Reshma Kapoor is your new favorite anti-hero. An almost-straight-A student at an elite Silicon Valley high school, she’s vying for the top rank in her senior class and an early-action spot at Stanford.
The book opens with a literary agent contacting Reshma about an article she published in The Huffington Post. The agent asks if she’d be interested in writing a novel. Despite having no free time and a study regime held together by a heavy dose of ambition and a burgeoning Adderall addiction, Reshma senses an opportunity here––and grabs it.
Reshma decides she’ll write a novel about her transformation from a serious student into a fun-loving American Girl. And thus begins Enter Title Here. The book is written in first-person as though Reshma’s crafting it as she goes along. Reshma, the “author” and the narrator, often intervenes to remind us of this fact:
By the end of the novel, I’ll turn into a whimsical girl who harvests all the possible joy from each moment and lives a carefree existence and lets the future take care of itself and all that other bullshit.
This YA novel is a fun, if at times disturbing, ride. It does so many things well, and it’s hilarious and terrifying and profound and troubling, all at once.

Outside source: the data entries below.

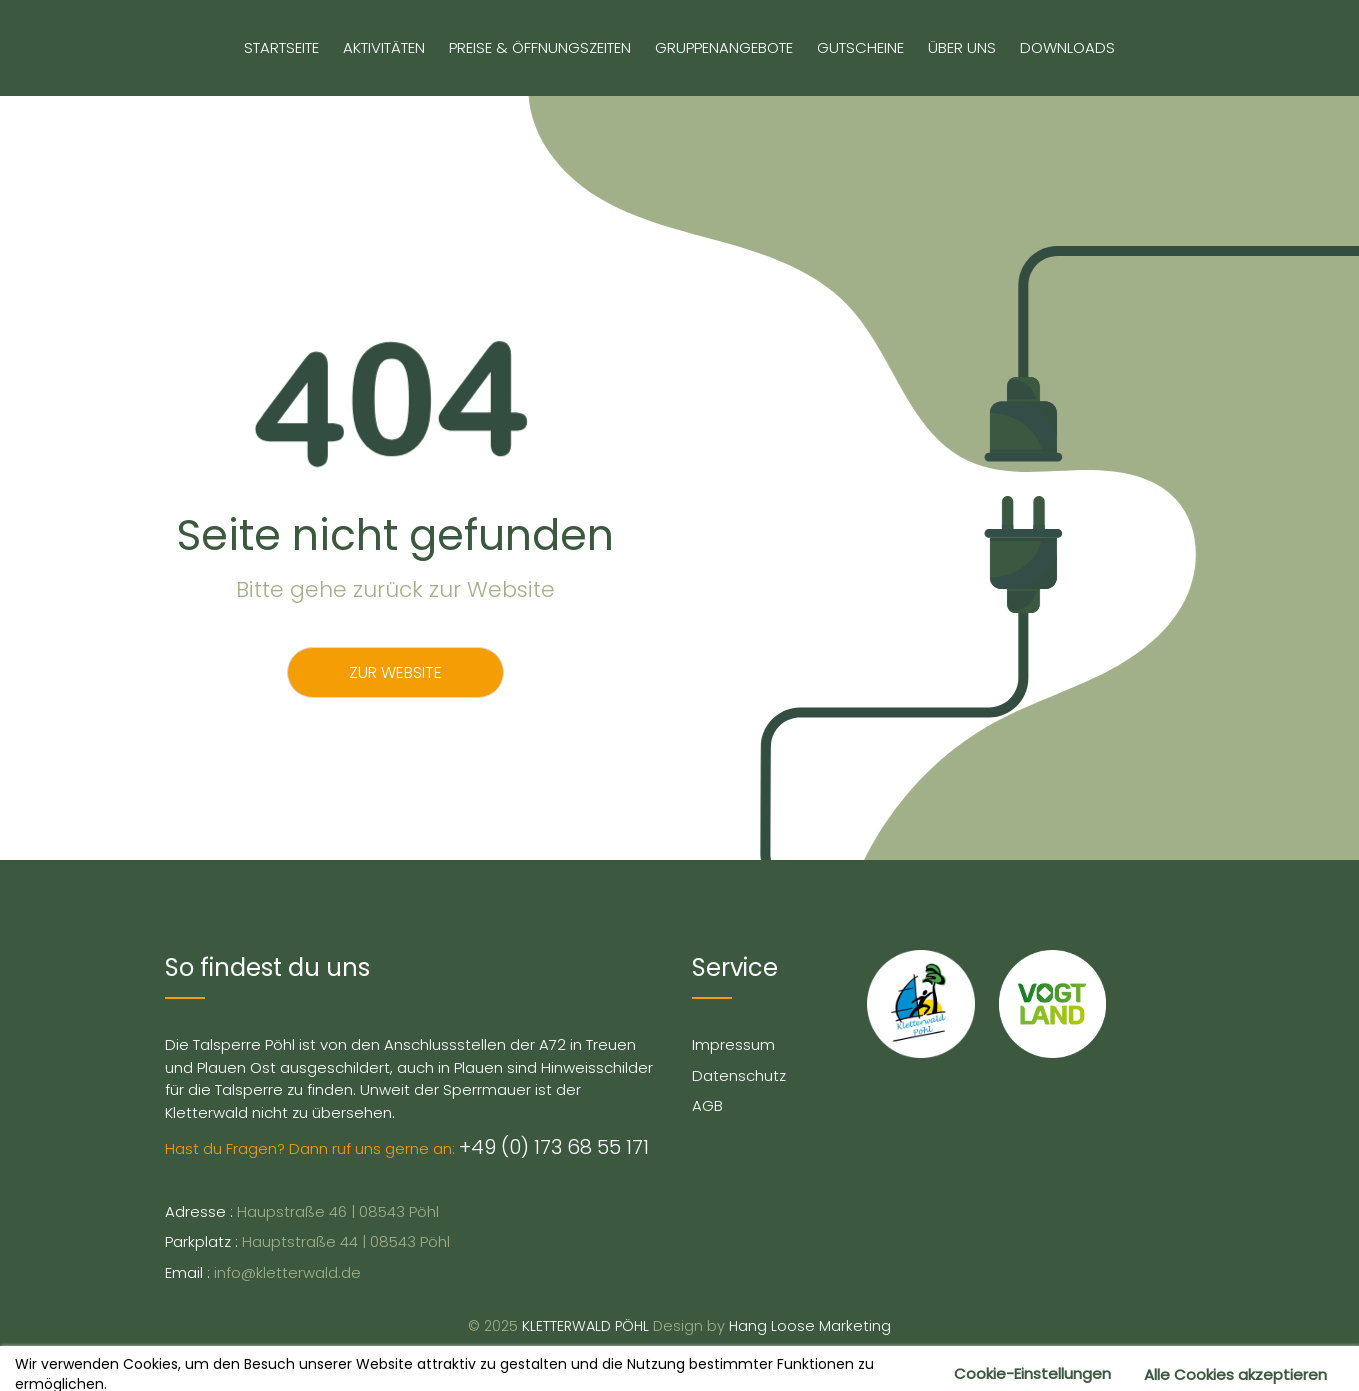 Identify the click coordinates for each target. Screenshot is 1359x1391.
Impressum (733, 1044)
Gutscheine (860, 47)
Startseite (281, 47)
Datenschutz (739, 1075)
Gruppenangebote (724, 47)
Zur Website (395, 672)
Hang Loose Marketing (810, 1326)
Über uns (962, 47)
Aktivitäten (384, 47)
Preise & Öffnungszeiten (540, 47)
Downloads (1067, 47)
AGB (707, 1105) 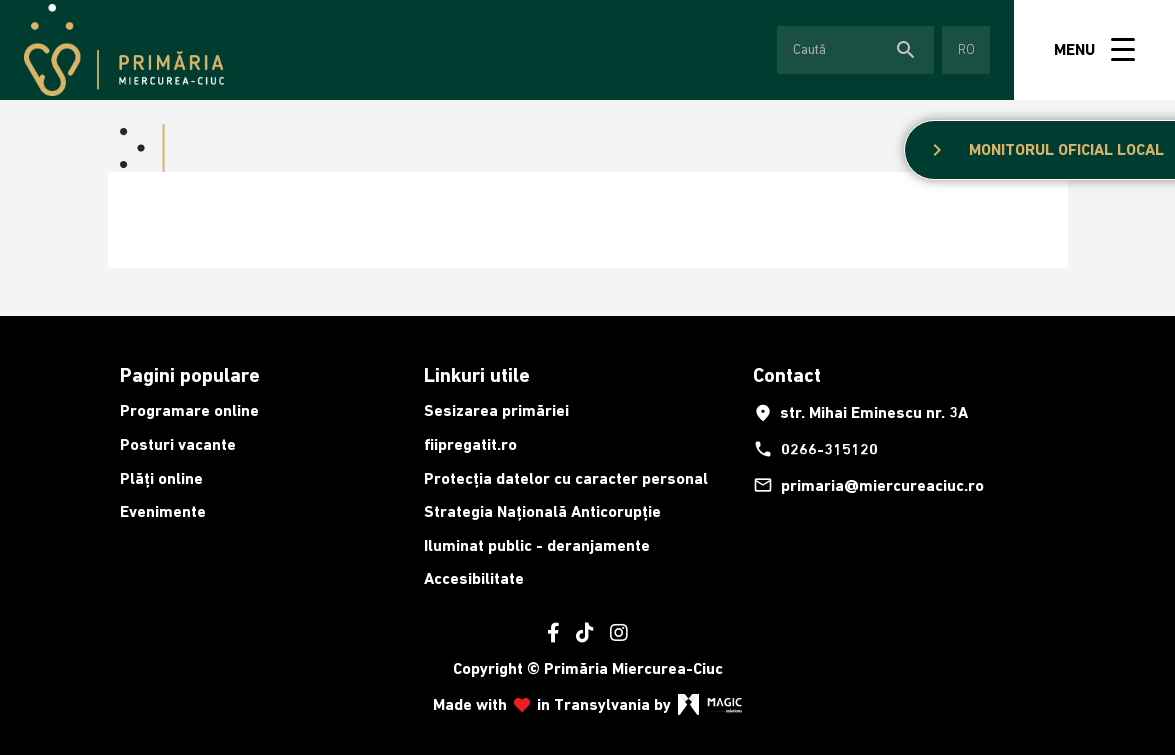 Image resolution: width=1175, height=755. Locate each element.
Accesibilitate (474, 578)
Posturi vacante (178, 444)
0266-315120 (815, 449)
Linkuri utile (477, 375)
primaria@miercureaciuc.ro (868, 485)
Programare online (189, 410)
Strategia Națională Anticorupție (542, 511)
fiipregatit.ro (470, 444)
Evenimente (163, 511)
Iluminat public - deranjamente (537, 545)
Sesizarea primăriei (496, 410)
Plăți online (161, 478)
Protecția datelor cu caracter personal (566, 478)
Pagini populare (190, 375) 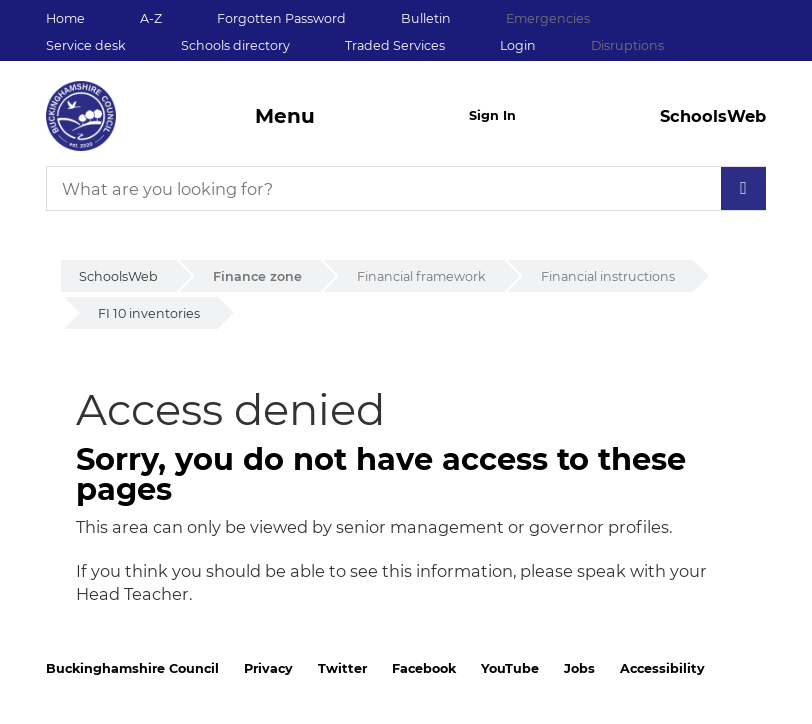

Occasionally, it almost veers into satire, but each time Kanakia could take the easy route, making Reshma too malevolent, or the story too clean, he complicates things instead. The book has a lot to say about self-punishing overachievers and the hyper-competitive culture that’s nurtured them.
Here are three things kidlit writers can learn from this fresh, fascinating debut.
1. Meta can work. If you do it right.
Enter Title Here is frequently, almost constantly, self-referential. Reshma writes about looking for a character arc, getting her word count in, and worrying about a resolution for the story’s major and minor plotlines.
Often this kind of intrusion throws me out of the story, but Kanakia pulls it off. And I think what works here is that the book is self-referential and aware of itself as a book because it has to be, in order for the story to work. When we see Reshma struggling to discover her protagonist’s next move, it’s not really authorial intrusion; it’s the character herself moving towards her goal––and working to discover what that goal really is.
So this act of grappling with form and pace and plotting serves to heighten the stakes and dramatize Reshma’s predicament. In searching for a resolution to the story, Reshma’s also searching for a resolution to her own problems: what does she really want? And how’s she going to get it?
2. Play with expectations.
Reshma’s Indian-American, and she’s very aware of how this affects the way people perceive her. Kanakia plays with these expectations and stereotypes, subverting both the “strict immigrant parents” stereotype and the model minority myth.
There’s an especially satisfying plotline featuring Reshma’s English teacher, Ms. Radcliffe. Ms. Ratcliffe has a tattoo and a QUESTION AUTHORITY poster on her classroom wall. She’s constantly asking Reshma to “go deeper” with her papers. Sounds like a decent English teacher, right?
Except Ms. Ratcliffe is actually kinda racist. With little evidence, she’s jumped to the conclusion that Reshma’s parents must be pushing her too hard. Her assumption culminates in this cringeworthy dialogue:
In my travels, I’ve seen that some cultures don’t place as much value on original creative expression.
It’s so believable, so familiar somehow. And utterly depressing.
Kanakia reveals Ms. Ratcliffe’s true colors at the perfect juncture in the story, when, despite her flaws, we’re really on Reshma’s side. We know full well that it’s Reshma’s relentless drive, and not any pressure from her parents, that’s brought her this far. And we’re just as angry as she is that Ms. Ratcliffe has it wrong.
3. Keep it simple.
Kanakia’s prose is clean and straightforward. There’s not much metaphor and the sentences tend toward the no-nonsense.
Because Kanakia’s writing as Reshma, this really fits. Our protagonist is on a mission: to finish her book and get into Stanford. She’s been playing an academic game her whole life, always writing how teachers want her to write. She’s used complex sentences to get the better mark, imagery that didn’t really resonate with her because she knew her graders would like it. But now that Reshma’s telling her own story, she’s telling it in her voice. A voice that’s succinct, direct, and always driving forward.
Kanakia’s simple prose style also leaves room for particular sentences to stand out. I’m thinking especially about one line that, for me, got to the heart of Reshma’s character and motivation:
All I want is to stand up front at graduation and incinerate them all with my greatness.
All of a sudden, that one strange word––incinerate––turns everything on its head. Reshma’s not an everyday overachiever. And her goal is not your everyday goal. Instead of getting lost in a mountain of prose, this sentence really shines. And we can’t help but wonder what happens next.